This report provides an independent analysis of the challenges andbest practices in managing customer and transaction screening processes—“ watchlist filtering”—for sanctions compliance, transaction monitoring and customer due diligence at large financial institutions. The study aims to bring forth issues related to achieving efficiency and consistency across complex, distributed compliance operations at major global banks, across geographic and line-of-business divisions.
The study focuses in particular on sanctions compliance, which is the area of AML compliance that is most dependent on watchlist data, especially data from regulatory watchlists. Indeed, from the technology point of view, sanctions compliance might be said to be primarily an issue of effective management and exploitation of data.
This report is based on Celent’s own observations of the state of sanctions compliance, as well as conversations with some 15 large banks in North America, Europe and Asia. Findings include:
- The cost of maintaining sanctions compliance is only escalating.The home markets of many of the large global banks—the US, UK and EU countries— have active regulators that require banks to adhere to the latest developments in technology and operations, sending new spending into the millions annually.
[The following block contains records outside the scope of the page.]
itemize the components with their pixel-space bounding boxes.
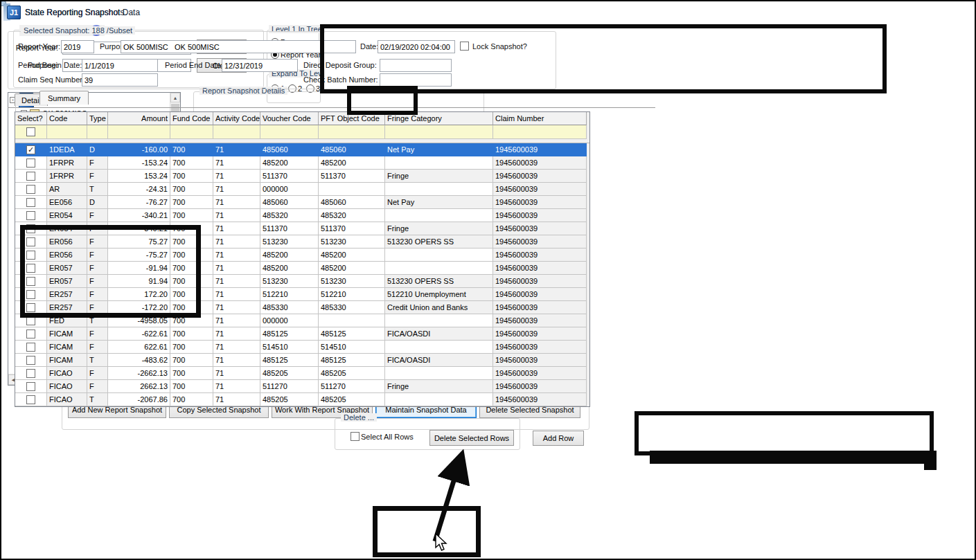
table-cell[interactable]: 1FRPR <box>47 170 87 183</box>
table-cell[interactable]: 700 <box>170 327 213 341</box>
row-checkbox[interactable] <box>26 172 35 181</box>
table-cell[interactable]: 700 <box>170 143 213 156</box>
table-cell[interactable]: ER257 <box>47 301 87 314</box>
row-checkbox[interactable] <box>26 303 35 312</box>
table-cell[interactable]: -76.27 <box>108 196 170 209</box>
row-checkbox[interactable] <box>26 329 35 338</box>
table-cell[interactable]: F <box>87 262 108 275</box>
table-cell[interactable] <box>385 156 493 170</box>
add-row-button[interactable]: Add Row <box>533 431 584 446</box>
period-begin-field[interactable] <box>82 59 158 72</box>
row-select-cell[interactable] <box>15 170 47 183</box>
table-row[interactable]: ER054F-340.21700714853204853201945600039 <box>15 209 589 222</box>
table-cell[interactable]: 513230 <box>260 275 319 288</box>
row-select-cell[interactable] <box>15 314 47 327</box>
table-row[interactable]: ER056F75.2770071513230513230513230 OPERS… <box>15 235 589 249</box>
filter-cell[interactable] <box>170 125 213 139</box>
table-cell[interactable]: -340.21 <box>108 209 170 222</box>
row-select-cell[interactable] <box>15 367 47 380</box>
row-select-cell[interactable] <box>15 288 47 301</box>
table-cell[interactable]: 1945600039 <box>493 367 587 380</box>
row-checkbox[interactable]: ✓ <box>26 145 35 154</box>
table-cell[interactable]: 511370 <box>260 170 319 183</box>
table-cell[interactable]: 485060 <box>260 143 319 156</box>
table-cell[interactable]: 485205 <box>260 367 319 380</box>
table-cell[interactable]: Fringe <box>385 170 493 183</box>
table-cell[interactable]: -91.94 <box>108 262 170 275</box>
table-cell[interactable]: 1945600039 <box>493 249 587 262</box>
table-cell[interactable]: 700 <box>170 196 213 209</box>
table-cell[interactable]: 485200 <box>319 262 385 275</box>
row-checkbox[interactable] <box>26 277 35 286</box>
table-cell[interactable]: 1945600039 <box>493 209 587 222</box>
table-cell[interactable]: 71 <box>213 314 260 327</box>
column-header[interactable]: Claim Number <box>493 112 587 125</box>
column-header[interactable]: Select? <box>15 112 47 125</box>
table-cell[interactable]: 700 <box>170 170 213 183</box>
table-cell[interactable]: 1945600039 <box>493 196 587 209</box>
table-cell[interactable]: 71 <box>213 327 260 341</box>
table-cell[interactable]: 485200 <box>260 262 319 275</box>
table-cell[interactable]: F <box>87 209 108 222</box>
table-cell[interactable]: 485200 <box>319 249 385 262</box>
table-cell[interactable]: 485125 <box>260 354 319 367</box>
table-cell[interactable]: 71 <box>213 170 260 183</box>
table-cell[interactable]: 71 <box>213 222 260 235</box>
table-cell[interactable]: 91.94 <box>108 275 170 288</box>
table-cell[interactable]: 513230 OPERS SS <box>385 275 493 288</box>
table-cell[interactable]: F <box>87 156 108 170</box>
table-row[interactable]: ER056F-75.27700714852004852001945600039 <box>15 249 589 262</box>
table-cell[interactable]: 485125 <box>260 327 319 341</box>
column-header[interactable]: PFT Object Code <box>319 112 385 125</box>
table-row[interactable]: FICAOT-2067.8670071485205485205194560003… <box>15 393 589 406</box>
row-checkbox[interactable] <box>26 290 35 299</box>
filter-cell[interactable] <box>213 125 260 139</box>
period-end-field[interactable] <box>222 59 298 72</box>
table-row[interactable]: FEDT-4958.05700710000001945600039 <box>15 314 589 327</box>
table-cell[interactable]: T <box>87 354 108 367</box>
row-select-cell[interactable] <box>15 275 47 288</box>
table-cell[interactable]: 513230 <box>319 275 385 288</box>
table-cell[interactable] <box>319 314 385 327</box>
table-cell[interactable]: 485200 <box>260 156 319 170</box>
table-cell[interactable]: 485205 <box>319 393 385 406</box>
table-cell[interactable]: 71 <box>213 288 260 301</box>
lock-snapshot-checkbox[interactable] <box>460 42 469 51</box>
table-cell[interactable]: 1945600039 <box>493 235 587 249</box>
row-checkbox[interactable] <box>26 369 35 378</box>
table-cell[interactable]: 511370 <box>319 170 385 183</box>
table-cell[interactable]: F <box>87 235 108 249</box>
table-cell[interactable]: 700 <box>170 314 213 327</box>
table-cell[interactable]: T <box>87 393 108 406</box>
table-cell[interactable]: FICAM <box>47 354 87 367</box>
row-select-cell[interactable] <box>15 249 47 262</box>
table-cell[interactable]: 511270 <box>319 380 385 393</box>
table-cell[interactable]: 1945600039 <box>493 183 587 196</box>
claim-seq-field[interactable] <box>82 73 158 87</box>
table-cell[interactable]: 485320 <box>260 209 319 222</box>
table-cell[interactable]: -24.31 <box>108 183 170 196</box>
table-cell[interactable]: 512210 Unemployment <box>385 288 493 301</box>
row-select-cell[interactable] <box>15 183 47 196</box>
table-cell[interactable]: Fringe <box>385 222 493 235</box>
delete-selected-rows-button[interactable]: Delete Selected Rows <box>429 430 514 446</box>
table-cell[interactable]: ER057 <box>47 262 87 275</box>
table-cell[interactable]: 485125 <box>319 327 385 341</box>
table-cell[interactable]: 1945600039 <box>493 393 587 406</box>
table-cell[interactable]: 514510 <box>260 341 319 354</box>
table-cell[interactable]: 700 <box>170 262 213 275</box>
table-cell[interactable]: 75.27 <box>108 235 170 249</box>
direct-deposit-field[interactable] <box>380 59 452 72</box>
table-row[interactable]: FICAOF-2662.1370071485205485205194560003… <box>15 367 589 380</box>
row-select-cell[interactable] <box>15 380 47 393</box>
table-row[interactable]: 1FRPRF-153.24700714852004852001945600039 <box>15 156 589 170</box>
hdr-report-year-field[interactable] <box>61 40 94 53</box>
table-cell[interactable]: 2662.13 <box>108 380 170 393</box>
table-cell[interactable]: 514510 <box>319 341 385 354</box>
row-select-cell[interactable] <box>15 341 47 354</box>
table-cell[interactable]: 172.20 <box>108 288 170 301</box>
table-cell[interactable]: 1945600039 <box>493 341 587 354</box>
table-cell[interactable]: 1945600039 <box>493 301 587 314</box>
row-select-cell[interactable] <box>15 301 47 314</box>
row-select-cell[interactable] <box>15 209 47 222</box>
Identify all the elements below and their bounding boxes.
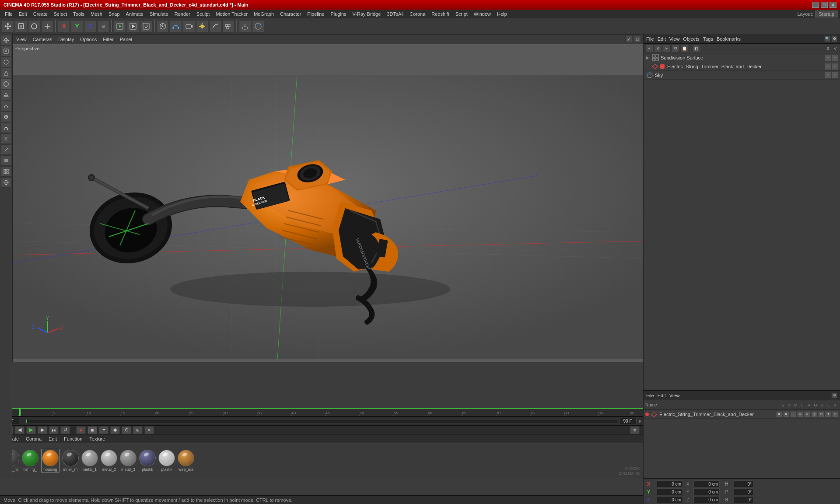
menu-mesh[interactable]: Mesh xyxy=(88,10,105,18)
material-metal1[interactable]: metal_1 xyxy=(81,450,98,472)
render-to-picture-viewer-button[interactable] xyxy=(127,20,139,32)
y-pos-input[interactable] xyxy=(657,488,683,495)
object-item-trimmer[interactable]: Electric_String_Trimmer_Black_and_Decker… xyxy=(644,62,840,71)
sidebar-globe-button[interactable] xyxy=(1,177,11,188)
trimmer-checkmark-1[interactable]: ✓ xyxy=(825,63,831,70)
coordinate-system-button[interactable]: ⊞ xyxy=(97,20,109,32)
camera-button[interactable] xyxy=(183,20,195,32)
sky-checkmark-2[interactable]: ✓ xyxy=(832,72,838,78)
mat-menu-function[interactable]: Function xyxy=(62,436,84,442)
attr-icon-4[interactable]: ≡ xyxy=(797,411,803,417)
om-menu-objects[interactable]: Objects xyxy=(683,36,699,42)
floor-button[interactable] xyxy=(239,20,251,32)
menu-render[interactable]: Render xyxy=(172,10,193,18)
p-input[interactable] xyxy=(734,488,753,495)
sidebar-grid-button[interactable] xyxy=(1,166,11,177)
sidebar-s-button[interactable]: S xyxy=(1,133,11,144)
menu-pipeline[interactable]: Pipeline xyxy=(304,10,327,18)
timeline-button[interactable]: ≡ xyxy=(144,426,154,434)
axis-z-button[interactable]: Z xyxy=(84,20,96,32)
om-copy-button[interactable]: ⧉ xyxy=(672,45,679,52)
menu-window[interactable]: Window xyxy=(471,10,494,18)
axis-y-button[interactable]: Y xyxy=(71,20,83,32)
menu-animate[interactable]: Animate xyxy=(123,10,147,18)
select-model-button[interactable] xyxy=(15,20,27,32)
material-inner[interactable]: inner_m xyxy=(62,450,79,472)
nurbs-button[interactable] xyxy=(170,20,182,32)
om-menu-bookmarks[interactable]: Bookmarks xyxy=(717,36,741,42)
layout-value[interactable]: Startup xyxy=(815,10,838,18)
maximize-button[interactable]: □ xyxy=(821,2,828,8)
material-plastik2[interactable]: plastik xyxy=(158,450,175,472)
step-forward-button[interactable]: ▶ xyxy=(38,426,47,434)
sidebar-object-button[interactable] xyxy=(1,79,11,89)
menu-file[interactable]: File xyxy=(2,10,16,18)
attr-icon-1[interactable]: ■ xyxy=(776,411,782,417)
panel-toggle-button[interactable]: ≡ xyxy=(630,426,640,434)
play-mode-button[interactable]: ⊞ xyxy=(133,426,143,434)
cube-button[interactable] xyxy=(157,20,169,32)
material-metal3[interactable]: metal_3 xyxy=(120,450,136,472)
viewport-menu-cameras[interactable]: Cameras xyxy=(31,36,54,43)
attr-icon-8[interactable]: ✦ xyxy=(825,411,831,417)
sidebar-knife-button[interactable] xyxy=(1,144,11,155)
material-housing[interactable]: housing xyxy=(41,449,60,472)
sidebar-sculpt-button[interactable] xyxy=(1,101,11,111)
om-search-button[interactable]: 🔍 xyxy=(824,36,830,42)
sidebar-point-tool[interactable] xyxy=(1,68,11,78)
menu-sculpt[interactable]: Sculpt xyxy=(193,10,213,18)
menu-plugins[interactable]: Plugins xyxy=(327,10,349,18)
menu-vray[interactable]: V-Ray Bridge xyxy=(350,10,384,18)
menu-select[interactable]: Select xyxy=(51,10,70,18)
attr-icon-2[interactable]: ■ xyxy=(783,411,789,417)
menu-tools[interactable]: Tools xyxy=(70,10,88,18)
viewport-menu-options[interactable]: Options xyxy=(78,36,98,43)
om-menu-tags[interactable]: Tags xyxy=(703,36,713,42)
z-pos-input[interactable] xyxy=(657,496,683,503)
loop-button[interactable]: ↺ xyxy=(60,426,70,434)
mat-menu-corona[interactable]: Corona xyxy=(24,436,43,442)
attr-icon-3[interactable]: ─ xyxy=(790,411,796,417)
menu-edit[interactable]: Edit xyxy=(16,10,30,18)
h-input[interactable] xyxy=(734,480,753,487)
om-new-button[interactable]: + xyxy=(645,45,653,52)
mat-menu-edit[interactable]: Edit xyxy=(47,436,59,442)
obj-checkmark-1[interactable]: ✓ xyxy=(825,55,831,61)
sky-button[interactable] xyxy=(252,20,264,32)
sidebar-magnet-button[interactable] xyxy=(1,122,11,133)
b-input[interactable] xyxy=(734,496,753,503)
om-layer-button[interactable]: ◧ xyxy=(692,45,700,52)
spline-button[interactable] xyxy=(209,20,221,32)
object-item-sky[interactable]: Sky ✓ ✓ xyxy=(644,71,840,80)
menu-redshift[interactable]: Redshift xyxy=(428,10,452,18)
timeline-scrubber[interactable] xyxy=(25,419,617,424)
menu-motion-tracker[interactable]: Motion Tracker xyxy=(213,10,251,18)
go-to-end-button[interactable]: ⏭ xyxy=(49,426,59,434)
play-button[interactable]: ▶ xyxy=(26,426,36,434)
viewport-canvas[interactable]: Perspective xyxy=(13,44,643,390)
attr-icon-9[interactable]: × xyxy=(832,411,838,417)
live-selection-button[interactable] xyxy=(41,20,53,32)
sidebar-brush-button[interactable] xyxy=(1,155,11,166)
om-settings-button[interactable]: ⚙ xyxy=(831,36,837,42)
viewport-menu-view[interactable]: View xyxy=(14,36,28,43)
attr-menu-file[interactable]: File xyxy=(646,393,654,398)
move-tool-button[interactable] xyxy=(2,20,14,32)
menu-mograph[interactable]: MoGraph xyxy=(251,10,277,18)
attr-trimmer-row[interactable]: Electric_String_Trimmer_Black_and_Decker… xyxy=(644,410,840,419)
material-metal2[interactable]: metal_2 xyxy=(101,450,117,472)
menu-character[interactable]: Character xyxy=(277,10,304,18)
axis-x-button[interactable]: X xyxy=(58,20,70,32)
om-menu-edit[interactable]: Edit xyxy=(658,36,666,42)
viewport-menu-filter[interactable]: Filter xyxy=(101,36,115,43)
frame-total-input[interactable] xyxy=(619,418,637,424)
om-paste-button[interactable]: 📋 xyxy=(680,45,688,52)
z-rot-input[interactable] xyxy=(693,496,720,503)
viewport-fullscreen-button[interactable]: □ xyxy=(634,36,641,43)
menu-create[interactable]: Create xyxy=(30,10,51,18)
material-wire[interactable]: wire_ma xyxy=(178,450,194,472)
menu-snap[interactable]: Snap xyxy=(105,10,123,18)
menu-simulate[interactable]: Simulate xyxy=(147,10,172,18)
render-active-view-button[interactable] xyxy=(114,20,126,32)
attr-icon-5[interactable]: ≡ xyxy=(804,411,810,417)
- Celent estimates that for firms managing watchlists internally, this cost alone averages some US$1.5 million annually at a large financial institution.
- To keep costs in check and improve operations, large banks are organizing centralized operations and technology platforms that perform sanctions compliance across multiple business lines of the bank.
- Some banks feel they have watchlist management under control, while others see it as a burden incurring significant cost, effort and specialized expertise. Based on our conversations with banks, Celent believes that even firms that are now managing their watchlists internally will tend to move to commercial watchlist management services.